Last updated on 9/9/24

## Discover the Concept of Team Velocity

Velocity is a measure of the amount of completed work a team can deliver in a sprint.

It is a calculation that is done after a sprint is completed. Look at what user stories were fully completed and add up the total estimated story points. This enables you to see the total amount of story points for that completed work.

Knowing what the team actually completed in the last sprint (or the average over the last few sprints) is an excellent insight into what the team can potentially deliver in the future.

Velocity looks back at what a given team has actually done - and uses this as a basis for planning and estimating.

Velocity is calculated in the following way:

1. Take a set of (small) user stories that you think you can deliver in a sprint.

2. Estimate each user story using story points.

3. See which user stories are completed after the sprint is finished.

4. Add up the estimated story points of those completed user stories.

5. This total is the team's velocity for that sprint.

6. Do this for at least three sprints and calculate the average velocity - this is your team's overall velocity.

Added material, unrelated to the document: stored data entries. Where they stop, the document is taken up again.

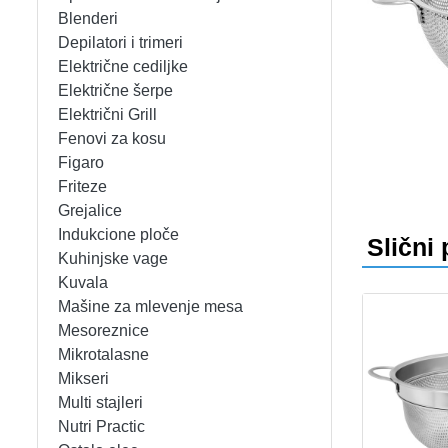
APARATI ZA TOPLE SENDVIČE
CEDILJKE
KONTAKT
Blenderi
Depilatori i trimeri
APARATI ZA VAFLE
DEZERTNI TANJIRI
+389 78 478 027
fisherelektronik@gmail.com
Prija
Električne cediljke
Električne šerpe
APARATI ZA VAKUUMIRANJE
DŽEZVE
Električni Grill
Fenovi za kosu
BLENDERI
EKSPRES LONCI
Figaro
Friteze
DEPILATORI I TRIMERI
EMAJLIRANE ŠERPE
Grejalice
Indukcione ploče
Slični 
ELEKTRIČNE CEDILJKE
ETAŽERI
Kuhinjske vage
Kuvala
Mašine za mlevenje mesa
ELEKTRIČNE ŠERPE
GARNITURE ESCAJGA
Mesoreznice
Mikrotalasne
ELEKTRIČNI GRILL
KALUPI ZA TORTE
Mikseri
Multi stajleri
FENOVI ZA KOSU
KANTE ZA SMEĆE
Nutri Practic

#### Partially Completed User Stories

To calculate velocity, count the estimates for user stories that are completely done. If a user story was not started or finished, then do not count their estimated story points as part of your velocity for that sprint

It may be obvious that if you don't start a user story, then you don't count its estimated story points in your total of velocity for that sprint. But what if an item is 99% done?

The answer is simple. If it's not completely done and ready for release, then don't count its story points.

#### Definition of Done

Although it is very clear that only user stories that are completely done can be counted in your calculation of velocity, there may still be disagreements within the tech team about what done means. For that reason, it is standard practice in Agile teams to have a definition of done.

Think of a definition of done as being a pre-release checklist. If you have completed each of the items on the list, then the user story can be released on your site to real customers.

Here is a sample definition of done for a given user story:

• All of the automated tests for the user story run without failing.

• The QA (Quality Assurance ) team has tested this feature and not found any defects.

• The QA team has verified that all acceptance tests have passed.

• The code was peer-reviewed.

• The product manager has tested the user story and verified that he/she is happy.

• Any measures of code quality are above an acceptable threshold.

• No security issues have been found.

• All documentation has been updated.

Velocity allows you to forecast how many stories you can do in a sprint. It is an empirical measure that looks at past performance to estimate future performance.

In practice you need to have completed at least three sprints as a team before you can estimate velocity.

Here are some benefits of knowing the team's velocity:

1. The Product Owner can do release planning using velocity and story points . Given a set of estimated user stories and the team's velocity, the Product Owner can calculate how many sprints are needed. If you have a set of user stories with total estimates = 77 story points and the team velocity is 20 points per sprint, then you need four sprints.

2. The team can quickly identify which user stories must be carefully deconstructed during sprint planning. If the team has velocity of 20 points and the Product Owner has prioritized user stories of 13 points, five points and eight points, then the total is 26 points and won't be possible in one sprint. The team should take the first two user stories (of 13 points and five points) and use the sprint planning meeting to develop a plan to deliver those two user stories during the next sprint. The team could look to do some of that third eight-point user story but it won't be completed.

3. You can monitor the team's performance over time.

Tracking velocity over time is a useful exercise that can help to understand the performance of the team. A velocity chart is a chart that shows two columns for each sprint:

1. The total estimated story points (what the team thought they would deliver)

2. The total completed story points (user stories that were completed and met the definition of done)

Remember not to count an almost completed user story when calculating velocity.

Look at the following example.

• The average velocity of your team is 20 points.

• In a given sprint,  you almost complete a 13 point user story but you don't quite finish. In fact, you only manage to complete one user story worth five points. Your velocity for sprint 15 is five points.

• In the following sprint, you quickly complete this user story and manage to do other user stories worth 20 points.  Your velocity for sprint 16 is 31 points.

You can see that not counting user stories unless they are fully done can lead to a seemingly big variation in velocity. This is referred to as see-sawing and means a better breakdown of user stories may be appropriate.

Always take the average of at least three sprints to mitigate the effects of an almost done user story causing a see-saw effect in your calculations.

• Velocity is a measure of the amount of completed work a team can deliver in a sprint and is done after a sprint is completed.

• Calculate velocity by looking back at previous sprints.  Add up the story points of fully completed user stories in recent sprints and calculate an average.

• Tracking velocity can help to understand the performance of a team, and allows you to forecast how many stories a team can do in a sprint.